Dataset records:
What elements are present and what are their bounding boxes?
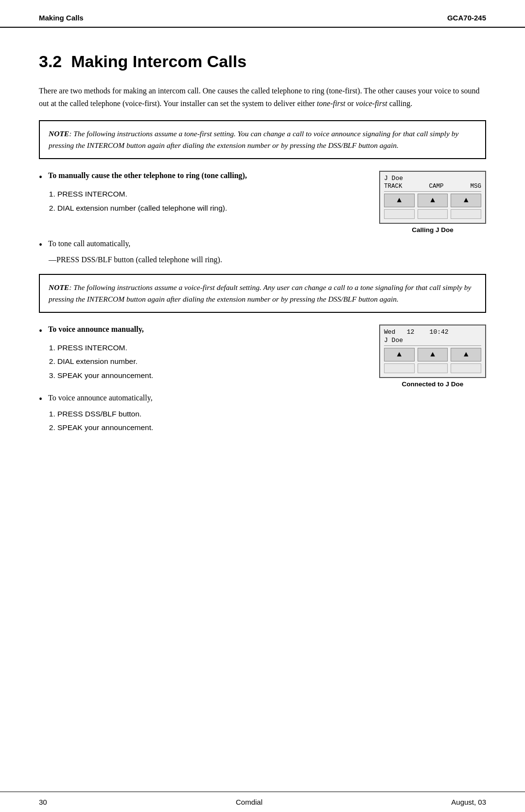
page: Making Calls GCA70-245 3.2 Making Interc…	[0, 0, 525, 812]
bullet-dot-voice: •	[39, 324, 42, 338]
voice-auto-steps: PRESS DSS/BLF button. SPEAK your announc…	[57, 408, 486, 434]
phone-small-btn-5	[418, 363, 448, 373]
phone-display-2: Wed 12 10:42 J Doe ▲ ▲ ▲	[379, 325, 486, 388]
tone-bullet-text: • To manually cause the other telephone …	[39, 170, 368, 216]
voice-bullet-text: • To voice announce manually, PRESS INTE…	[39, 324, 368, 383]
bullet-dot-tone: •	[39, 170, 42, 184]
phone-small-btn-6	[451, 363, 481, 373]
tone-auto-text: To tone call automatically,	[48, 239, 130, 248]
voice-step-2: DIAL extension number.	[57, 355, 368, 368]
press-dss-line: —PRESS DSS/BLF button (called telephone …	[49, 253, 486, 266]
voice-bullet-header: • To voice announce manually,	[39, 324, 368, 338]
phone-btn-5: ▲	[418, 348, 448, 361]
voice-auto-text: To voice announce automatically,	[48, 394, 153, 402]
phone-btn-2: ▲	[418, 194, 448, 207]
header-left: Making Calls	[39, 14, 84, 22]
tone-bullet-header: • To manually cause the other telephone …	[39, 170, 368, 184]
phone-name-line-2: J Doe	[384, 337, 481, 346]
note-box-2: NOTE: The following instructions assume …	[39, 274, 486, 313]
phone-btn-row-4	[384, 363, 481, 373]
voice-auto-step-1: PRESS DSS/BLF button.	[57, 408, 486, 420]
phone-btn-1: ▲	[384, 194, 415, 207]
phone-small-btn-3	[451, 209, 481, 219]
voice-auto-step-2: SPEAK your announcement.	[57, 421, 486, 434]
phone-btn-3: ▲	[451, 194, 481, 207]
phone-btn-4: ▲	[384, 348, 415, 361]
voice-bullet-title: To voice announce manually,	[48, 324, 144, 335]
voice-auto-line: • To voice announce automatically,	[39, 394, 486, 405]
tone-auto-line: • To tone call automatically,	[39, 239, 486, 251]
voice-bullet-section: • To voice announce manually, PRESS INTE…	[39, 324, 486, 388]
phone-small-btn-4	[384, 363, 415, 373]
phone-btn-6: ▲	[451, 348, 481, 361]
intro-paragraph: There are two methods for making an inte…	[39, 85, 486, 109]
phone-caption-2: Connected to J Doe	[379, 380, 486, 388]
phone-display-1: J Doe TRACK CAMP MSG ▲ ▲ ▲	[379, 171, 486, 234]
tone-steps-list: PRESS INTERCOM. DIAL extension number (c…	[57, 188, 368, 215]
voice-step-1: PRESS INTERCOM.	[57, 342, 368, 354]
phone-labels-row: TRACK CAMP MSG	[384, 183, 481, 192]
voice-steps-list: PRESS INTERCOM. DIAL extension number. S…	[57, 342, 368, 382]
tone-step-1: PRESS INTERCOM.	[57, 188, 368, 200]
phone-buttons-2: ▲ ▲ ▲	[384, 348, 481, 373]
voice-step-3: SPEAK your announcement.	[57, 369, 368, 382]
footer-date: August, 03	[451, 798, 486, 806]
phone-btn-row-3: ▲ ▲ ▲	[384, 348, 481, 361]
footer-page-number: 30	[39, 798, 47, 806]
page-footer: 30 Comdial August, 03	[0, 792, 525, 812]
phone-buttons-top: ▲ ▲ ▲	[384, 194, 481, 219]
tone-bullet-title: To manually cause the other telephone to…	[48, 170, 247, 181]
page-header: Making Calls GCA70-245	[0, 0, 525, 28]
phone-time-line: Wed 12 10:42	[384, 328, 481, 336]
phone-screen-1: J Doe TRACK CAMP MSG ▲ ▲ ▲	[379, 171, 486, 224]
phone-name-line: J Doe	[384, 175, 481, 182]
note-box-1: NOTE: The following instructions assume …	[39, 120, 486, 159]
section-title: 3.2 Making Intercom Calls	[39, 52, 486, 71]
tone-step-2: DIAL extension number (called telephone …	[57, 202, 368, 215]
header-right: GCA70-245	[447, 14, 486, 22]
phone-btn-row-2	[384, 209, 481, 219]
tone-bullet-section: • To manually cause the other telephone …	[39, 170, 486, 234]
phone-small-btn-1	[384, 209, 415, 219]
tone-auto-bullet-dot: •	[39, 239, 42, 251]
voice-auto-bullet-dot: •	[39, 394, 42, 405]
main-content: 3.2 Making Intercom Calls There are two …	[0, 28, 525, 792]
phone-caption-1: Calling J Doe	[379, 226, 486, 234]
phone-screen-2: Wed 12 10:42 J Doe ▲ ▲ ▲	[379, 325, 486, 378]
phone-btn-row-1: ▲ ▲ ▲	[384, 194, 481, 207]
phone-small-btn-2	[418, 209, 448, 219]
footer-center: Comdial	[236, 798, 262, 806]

> _How to complete this task_
Exact copy, pictures excluded: restate every record above word for word.

> _Answer for this exercise_
What elements are present and what are their bounding boxes?
page: Making Calls GCA70-245 3.2 Making Interc…	[0, 0, 525, 812]
bullet-dot-voice: •	[39, 324, 42, 338]
voice-auto-steps: PRESS DSS/BLF button. SPEAK your announc…	[57, 408, 486, 434]
phone-small-btn-5	[418, 363, 448, 373]
phone-display-2: Wed 12 10:42 J Doe ▲ ▲ ▲	[379, 325, 486, 388]
tone-bullet-text: • To manually cause the other telephone …	[39, 170, 368, 216]
voice-bullet-text: • To voice announce manually, PRESS INTE…	[39, 324, 368, 383]
bullet-dot-tone: •	[39, 170, 42, 184]
phone-small-btn-6	[451, 363, 481, 373]
tone-auto-text: To tone call automatically,	[48, 239, 130, 248]
voice-step-2: DIAL extension number.	[57, 355, 368, 368]
press-dss-line: —PRESS DSS/BLF button (called telephone …	[49, 253, 486, 266]
voice-bullet-header: • To voice announce manually,	[39, 324, 368, 338]
phone-btn-5: ▲	[418, 348, 448, 361]
voice-auto-text: To voice announce automatically,	[48, 394, 153, 402]
phone-btn-2: ▲	[418, 194, 448, 207]
header-left: Making Calls	[39, 14, 84, 22]
tone-bullet-header: • To manually cause the other telephone …	[39, 170, 368, 184]
phone-name-line-2: J Doe	[384, 337, 481, 346]
note-box-2: NOTE: The following instructions assume …	[39, 274, 486, 313]
phone-btn-row-4	[384, 363, 481, 373]
voice-auto-step-1: PRESS DSS/BLF button.	[57, 408, 486, 420]
phone-btn-1: ▲	[384, 194, 415, 207]
phone-small-btn-3	[451, 209, 481, 219]
voice-auto-step-2: SPEAK your announcement.	[57, 421, 486, 434]
phone-btn-3: ▲	[451, 194, 481, 207]
phone-btn-4: ▲	[384, 348, 415, 361]
voice-bullet-title: To voice announce manually,	[48, 324, 144, 335]
voice-auto-line: • To voice announce automatically,	[39, 394, 486, 405]
tone-auto-line: • To tone call automatically,	[39, 239, 486, 251]
voice-bullet-section: • To voice announce manually, PRESS INTE…	[39, 324, 486, 388]
phone-small-btn-4	[384, 363, 415, 373]
phone-btn-6: ▲	[451, 348, 481, 361]
intro-paragraph: There are two methods for making an inte…	[39, 85, 486, 109]
phone-caption-2: Connected to J Doe	[379, 380, 486, 388]
phone-display-1: J Doe TRACK CAMP MSG ▲ ▲ ▲	[379, 171, 486, 234]
tone-steps-list: PRESS INTERCOM. DIAL extension number (c…	[57, 188, 368, 215]
voice-step-1: PRESS INTERCOM.	[57, 342, 368, 354]
phone-labels-row: TRACK CAMP MSG	[384, 183, 481, 192]
voice-steps-list: PRESS INTERCOM. DIAL extension number. S…	[57, 342, 368, 382]
tone-step-1: PRESS INTERCOM.	[57, 188, 368, 200]
phone-buttons-2: ▲ ▲ ▲	[384, 348, 481, 373]
voice-step-3: SPEAK your announcement.	[57, 369, 368, 382]
footer-date: August, 03	[451, 798, 486, 806]
phone-btn-row-3: ▲ ▲ ▲	[384, 348, 481, 361]
footer-page-number: 30	[39, 798, 47, 806]
page-footer: 30 Comdial August, 03	[0, 792, 525, 812]
phone-buttons-top: ▲ ▲ ▲	[384, 194, 481, 219]
tone-bullet-title: To manually cause the other telephone to…	[48, 170, 247, 181]
page-header: Making Calls GCA70-245	[0, 0, 525, 28]
phone-time-line: Wed 12 10:42	[384, 328, 481, 336]
phone-screen-1: J Doe TRACK CAMP MSG ▲ ▲ ▲	[379, 171, 486, 224]
phone-name-line: J Doe	[384, 175, 481, 182]
note-box-1: NOTE: The following instructions assume …	[39, 120, 486, 159]
section-title: 3.2 Making Intercom Calls	[39, 52, 486, 71]
tone-step-2: DIAL extension number (called telephone …	[57, 202, 368, 215]
header-right: GCA70-245	[447, 14, 486, 22]
phone-btn-row-2	[384, 209, 481, 219]
tone-bullet-section: • To manually cause the other telephone …	[39, 170, 486, 234]
phone-small-btn-1	[384, 209, 415, 219]
tone-auto-bullet-dot: •	[39, 239, 42, 251]
voice-auto-bullet-dot: •	[39, 394, 42, 405]
main-content: 3.2 Making Intercom Calls There are two …	[0, 28, 525, 792]
phone-caption-1: Calling J Doe	[379, 226, 486, 234]
phone-screen-2: Wed 12 10:42 J Doe ▲ ▲ ▲	[379, 325, 486, 378]
phone-btn-row-1: ▲ ▲ ▲	[384, 194, 481, 207]
phone-small-btn-2	[418, 209, 448, 219]
footer-center: Comdial	[236, 798, 262, 806]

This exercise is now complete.